Place | Asia: Netherlands East Indies, Sumatra, Palembang |
---|---|
Accession Number | REL/11882 |
Collection type | Heraldry |
Object type | Heraldry |
Physical description | Wood |
Location | Main Bld: World War 2 Gallery: Gallery 2: Japan POW |
Maker |
Various |
Place made | Netherlands East Indies: Sumatra, Palembang |
Date made | 1942 |
Conflict |
Second World War, 1939-1945 |
Mahjong set : Sister C M Delforce, 2/10 Australian General Hospital
Hand made mahjong set comprising a set of tiles with traditional markings executed in watercolours and ink, a collection of wooden betting sticks, and a pair of dice.
Cecilia May Delforce was born at Augathella, Queensland in September 1912. A trained nursing sister, she joined the Australian Military Forces as a staff nurse in the Australian Army Nursing Service in October 1940 (service number Q70209). She resigned from the AMF in January 1941 in order to enlist in the Second AIF. Appointed to 2/10th Australian General Hospital, a 400 bed hospital set up at Malacca, she sailed for service in Malaya three weeks later, as part of the 8th Australian Division. When Japan entered the war in December the hospital staff were required to wear armbands bearing a red cross. The hospital was evacuated from Malacca on 10 January and its staff dispursed to other units until it reopened in Singapore on 26 Janaury 1942.
Three days before the fall of Singapore, on 15 February, the remaining 65 Australian nurses in Singapore were evacuated on the SS Vyner Brooke, a ship designed to carry 12 passengers, now crowded with 181 nurses, civilian women and children. Two days later the ship was attacked by Japanese aircraft in Banka Strait and sank. Some passengers drowned, others came managed to float and swim ashore on Banka Island over the next five days. Of the 65 nurses, 12 drowned, 21 were massacred on Radji Beach by the Japanese, and 32 became prisoners of war, among them Sister Delforce.
During 1942 the nurses were held in an internment camp at Palembang together with Dutch and British civilian internees. Although accommodation was crowded and food in short supply the women were able alleviate their conditions by using creativeness and ingenuity to produce games, and for the children, toys, with which to pass the time. Sister Delforce and a number of her friends and fellow internees, combined to produce a number of mahjong sets, then a popular and widely played game. The set seen here is the first one they produced. She later recalled:
'This set was the first of several made in camp in Palembang during 1942, early in our captivity. The set began life as the slat of a cot, which hat to be cut to size with a borrowed hand saw, 2 feet 3 inches long. Each smaller piece was split into four chips the size you now see them, using and old and very blunt knife and a rather heavy stone as a hammer. I used the leaves from a sandpaper tree [streblus asper] to smooth each chip, making it ready for painting. Sister Betty Jeffrey helped to paint the flowers, and a very nice Chinese lass named Kong sketched the characters and the Four Winds. The dice do work extremely well. Packs of cards were made from photos found in a album thrown in the corner of a small three roomed house (accommodating 28 prisoners).

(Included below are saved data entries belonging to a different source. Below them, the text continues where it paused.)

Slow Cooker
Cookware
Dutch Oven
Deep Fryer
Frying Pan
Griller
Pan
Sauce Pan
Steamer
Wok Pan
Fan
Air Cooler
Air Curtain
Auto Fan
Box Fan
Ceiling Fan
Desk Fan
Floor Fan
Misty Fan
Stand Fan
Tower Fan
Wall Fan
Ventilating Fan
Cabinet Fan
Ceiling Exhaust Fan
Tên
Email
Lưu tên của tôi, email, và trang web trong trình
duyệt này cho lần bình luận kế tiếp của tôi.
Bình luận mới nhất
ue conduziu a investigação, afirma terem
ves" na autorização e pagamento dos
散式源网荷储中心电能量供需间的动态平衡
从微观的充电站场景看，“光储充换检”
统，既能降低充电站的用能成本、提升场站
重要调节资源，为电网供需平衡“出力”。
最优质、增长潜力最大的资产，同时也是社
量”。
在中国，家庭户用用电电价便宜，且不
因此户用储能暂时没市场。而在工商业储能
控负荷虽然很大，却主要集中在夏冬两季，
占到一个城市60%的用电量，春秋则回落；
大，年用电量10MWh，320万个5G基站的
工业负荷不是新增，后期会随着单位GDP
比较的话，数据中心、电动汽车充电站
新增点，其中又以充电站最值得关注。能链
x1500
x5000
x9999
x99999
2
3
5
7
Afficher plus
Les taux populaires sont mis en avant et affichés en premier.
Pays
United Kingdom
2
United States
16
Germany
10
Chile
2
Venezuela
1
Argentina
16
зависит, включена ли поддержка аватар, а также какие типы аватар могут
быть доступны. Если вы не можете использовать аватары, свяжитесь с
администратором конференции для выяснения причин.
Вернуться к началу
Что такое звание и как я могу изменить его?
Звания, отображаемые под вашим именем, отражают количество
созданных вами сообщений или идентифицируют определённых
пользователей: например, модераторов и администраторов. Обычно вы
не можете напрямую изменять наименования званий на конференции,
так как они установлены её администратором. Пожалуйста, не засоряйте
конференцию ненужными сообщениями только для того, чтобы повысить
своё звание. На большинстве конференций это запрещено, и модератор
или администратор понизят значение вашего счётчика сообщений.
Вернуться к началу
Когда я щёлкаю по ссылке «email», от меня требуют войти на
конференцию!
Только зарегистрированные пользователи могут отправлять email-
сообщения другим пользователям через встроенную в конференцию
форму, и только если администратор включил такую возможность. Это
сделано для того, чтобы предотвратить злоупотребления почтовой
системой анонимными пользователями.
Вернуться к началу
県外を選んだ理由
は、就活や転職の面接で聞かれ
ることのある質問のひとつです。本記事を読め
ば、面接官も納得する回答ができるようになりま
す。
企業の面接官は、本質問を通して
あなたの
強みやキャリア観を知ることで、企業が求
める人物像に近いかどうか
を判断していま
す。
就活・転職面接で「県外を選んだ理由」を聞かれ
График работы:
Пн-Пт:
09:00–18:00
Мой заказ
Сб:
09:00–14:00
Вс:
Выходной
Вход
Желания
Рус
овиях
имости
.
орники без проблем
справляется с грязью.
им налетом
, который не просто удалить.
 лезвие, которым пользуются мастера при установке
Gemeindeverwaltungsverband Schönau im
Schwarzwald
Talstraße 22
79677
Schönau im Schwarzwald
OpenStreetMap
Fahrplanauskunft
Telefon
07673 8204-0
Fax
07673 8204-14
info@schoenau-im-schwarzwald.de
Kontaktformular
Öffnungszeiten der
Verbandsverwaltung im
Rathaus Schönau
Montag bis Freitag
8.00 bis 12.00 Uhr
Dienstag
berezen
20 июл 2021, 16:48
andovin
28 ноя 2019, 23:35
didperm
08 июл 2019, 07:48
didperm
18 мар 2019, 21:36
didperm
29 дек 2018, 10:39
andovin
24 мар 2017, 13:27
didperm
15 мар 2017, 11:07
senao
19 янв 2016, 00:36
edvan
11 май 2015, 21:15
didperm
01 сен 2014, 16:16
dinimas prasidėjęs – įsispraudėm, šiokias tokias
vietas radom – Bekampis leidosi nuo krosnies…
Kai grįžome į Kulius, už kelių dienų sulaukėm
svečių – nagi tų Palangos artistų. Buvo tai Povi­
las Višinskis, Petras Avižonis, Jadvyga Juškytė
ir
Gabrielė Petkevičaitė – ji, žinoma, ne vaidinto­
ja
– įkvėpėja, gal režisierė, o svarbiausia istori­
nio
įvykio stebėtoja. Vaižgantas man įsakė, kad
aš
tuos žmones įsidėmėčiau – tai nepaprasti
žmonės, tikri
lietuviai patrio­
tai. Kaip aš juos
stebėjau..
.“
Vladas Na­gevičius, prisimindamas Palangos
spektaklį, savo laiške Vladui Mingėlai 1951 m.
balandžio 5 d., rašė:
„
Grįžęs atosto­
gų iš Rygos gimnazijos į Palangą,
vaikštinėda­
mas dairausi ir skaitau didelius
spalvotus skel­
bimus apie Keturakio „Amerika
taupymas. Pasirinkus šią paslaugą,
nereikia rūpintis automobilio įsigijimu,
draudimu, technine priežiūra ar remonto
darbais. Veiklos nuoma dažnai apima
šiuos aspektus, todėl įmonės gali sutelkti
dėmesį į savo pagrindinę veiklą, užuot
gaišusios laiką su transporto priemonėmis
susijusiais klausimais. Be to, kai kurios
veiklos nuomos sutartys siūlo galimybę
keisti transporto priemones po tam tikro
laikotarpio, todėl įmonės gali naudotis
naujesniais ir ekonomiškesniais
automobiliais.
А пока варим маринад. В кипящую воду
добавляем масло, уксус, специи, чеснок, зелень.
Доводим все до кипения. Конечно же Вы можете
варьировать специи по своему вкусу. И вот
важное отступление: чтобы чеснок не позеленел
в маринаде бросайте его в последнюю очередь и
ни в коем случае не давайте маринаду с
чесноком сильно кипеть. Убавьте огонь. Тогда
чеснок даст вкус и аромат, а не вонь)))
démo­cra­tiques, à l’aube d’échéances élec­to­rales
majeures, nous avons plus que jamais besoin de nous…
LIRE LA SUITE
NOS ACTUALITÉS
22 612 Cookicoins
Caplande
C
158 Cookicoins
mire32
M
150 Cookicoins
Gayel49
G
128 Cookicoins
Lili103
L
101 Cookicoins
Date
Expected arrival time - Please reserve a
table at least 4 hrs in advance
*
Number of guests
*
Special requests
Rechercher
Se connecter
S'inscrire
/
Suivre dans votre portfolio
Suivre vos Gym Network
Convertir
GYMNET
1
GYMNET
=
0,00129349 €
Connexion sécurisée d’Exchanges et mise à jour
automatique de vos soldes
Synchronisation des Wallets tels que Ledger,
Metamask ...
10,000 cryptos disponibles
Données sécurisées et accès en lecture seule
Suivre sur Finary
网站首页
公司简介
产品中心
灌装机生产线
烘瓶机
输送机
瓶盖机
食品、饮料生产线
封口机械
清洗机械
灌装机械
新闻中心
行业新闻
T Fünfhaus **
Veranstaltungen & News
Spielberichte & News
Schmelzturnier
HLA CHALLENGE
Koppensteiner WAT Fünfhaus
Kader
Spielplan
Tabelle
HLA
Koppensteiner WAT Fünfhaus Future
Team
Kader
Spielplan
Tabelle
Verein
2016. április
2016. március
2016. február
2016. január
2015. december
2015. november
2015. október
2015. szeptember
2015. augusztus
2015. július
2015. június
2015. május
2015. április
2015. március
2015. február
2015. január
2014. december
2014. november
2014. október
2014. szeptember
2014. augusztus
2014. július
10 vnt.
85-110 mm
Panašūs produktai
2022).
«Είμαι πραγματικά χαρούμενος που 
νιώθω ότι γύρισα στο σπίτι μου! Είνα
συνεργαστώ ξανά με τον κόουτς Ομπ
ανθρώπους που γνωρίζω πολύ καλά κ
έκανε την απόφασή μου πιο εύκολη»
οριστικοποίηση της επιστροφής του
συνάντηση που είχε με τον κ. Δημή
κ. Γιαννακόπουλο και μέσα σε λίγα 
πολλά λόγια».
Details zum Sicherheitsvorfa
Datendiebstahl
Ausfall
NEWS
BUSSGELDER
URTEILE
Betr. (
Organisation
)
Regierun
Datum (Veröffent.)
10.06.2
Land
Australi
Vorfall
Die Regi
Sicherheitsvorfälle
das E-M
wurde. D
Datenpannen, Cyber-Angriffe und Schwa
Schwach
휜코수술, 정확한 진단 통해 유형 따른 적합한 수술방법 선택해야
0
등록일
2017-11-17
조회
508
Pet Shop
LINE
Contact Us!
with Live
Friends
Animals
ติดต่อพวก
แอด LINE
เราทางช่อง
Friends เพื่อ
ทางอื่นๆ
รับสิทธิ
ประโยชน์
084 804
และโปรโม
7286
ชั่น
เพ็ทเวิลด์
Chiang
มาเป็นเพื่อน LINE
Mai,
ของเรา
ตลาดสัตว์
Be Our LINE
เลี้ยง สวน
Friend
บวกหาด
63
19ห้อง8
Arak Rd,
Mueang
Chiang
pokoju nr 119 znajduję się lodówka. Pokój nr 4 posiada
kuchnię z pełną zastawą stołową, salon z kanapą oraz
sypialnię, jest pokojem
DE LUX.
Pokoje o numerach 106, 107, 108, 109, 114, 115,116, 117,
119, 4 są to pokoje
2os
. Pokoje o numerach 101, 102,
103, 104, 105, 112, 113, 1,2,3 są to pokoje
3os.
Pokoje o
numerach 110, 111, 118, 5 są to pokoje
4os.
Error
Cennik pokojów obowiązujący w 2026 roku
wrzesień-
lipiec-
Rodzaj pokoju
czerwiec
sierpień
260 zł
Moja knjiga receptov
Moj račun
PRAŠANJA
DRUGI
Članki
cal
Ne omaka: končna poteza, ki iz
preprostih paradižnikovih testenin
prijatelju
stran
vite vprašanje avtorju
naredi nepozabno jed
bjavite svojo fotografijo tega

During the first two years of captivity I recall spending many hours playing Patience, Bridge and of course Mah Jong. Thus, for a short time, several of us were able to eliminate from our minds the sordidness, depression, and all-consuming hunger which all who lived those years will remember always.'
Cecilia Delforce survived captivity, although eight of her fellow nurses did not. She was evacuated from Sumatra to Singapore at the end of the war, and after a month of rest and medical treatment there returned to Australia on the hospital ship Manunda. She was discharged from the army in January 1946.